▶ [What is needed] Every line in the entries where "Zyxel" is found should be copied.

▶ [Exercise data]
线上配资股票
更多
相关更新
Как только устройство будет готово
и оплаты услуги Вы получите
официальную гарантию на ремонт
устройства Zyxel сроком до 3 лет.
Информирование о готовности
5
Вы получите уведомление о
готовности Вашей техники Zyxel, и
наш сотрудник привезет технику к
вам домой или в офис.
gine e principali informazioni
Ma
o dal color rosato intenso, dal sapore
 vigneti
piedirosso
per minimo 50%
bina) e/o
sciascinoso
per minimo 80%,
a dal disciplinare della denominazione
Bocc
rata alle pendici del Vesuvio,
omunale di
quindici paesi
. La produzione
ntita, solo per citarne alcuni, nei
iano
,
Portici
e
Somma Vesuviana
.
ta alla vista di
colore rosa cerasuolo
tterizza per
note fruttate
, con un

==

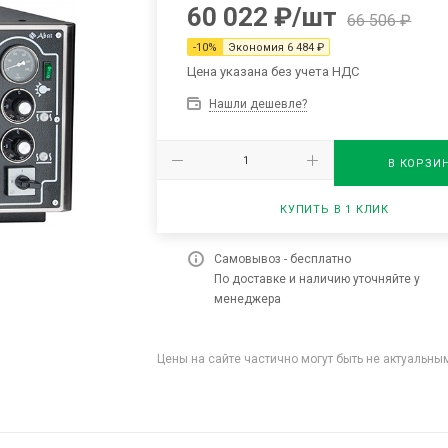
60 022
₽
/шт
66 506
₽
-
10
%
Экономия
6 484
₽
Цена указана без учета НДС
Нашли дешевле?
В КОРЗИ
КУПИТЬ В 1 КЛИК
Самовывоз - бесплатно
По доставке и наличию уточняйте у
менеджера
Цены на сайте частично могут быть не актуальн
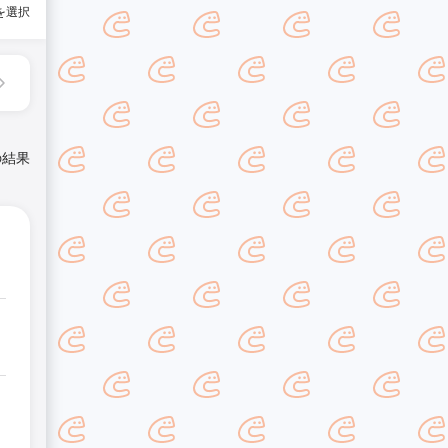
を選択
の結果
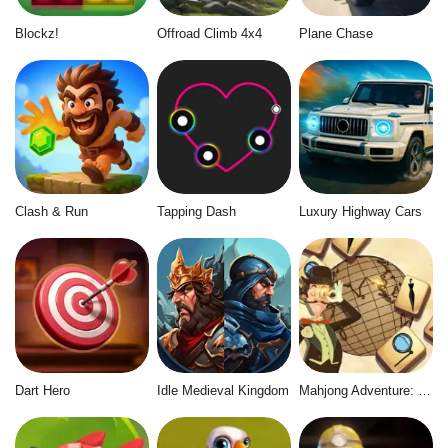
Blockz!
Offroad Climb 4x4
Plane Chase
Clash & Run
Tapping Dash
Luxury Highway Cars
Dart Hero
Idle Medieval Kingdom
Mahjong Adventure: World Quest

▶ [The answer]
устройства Zyxel сроком до 3 лет.
готовности Вашей техники Zyxel, и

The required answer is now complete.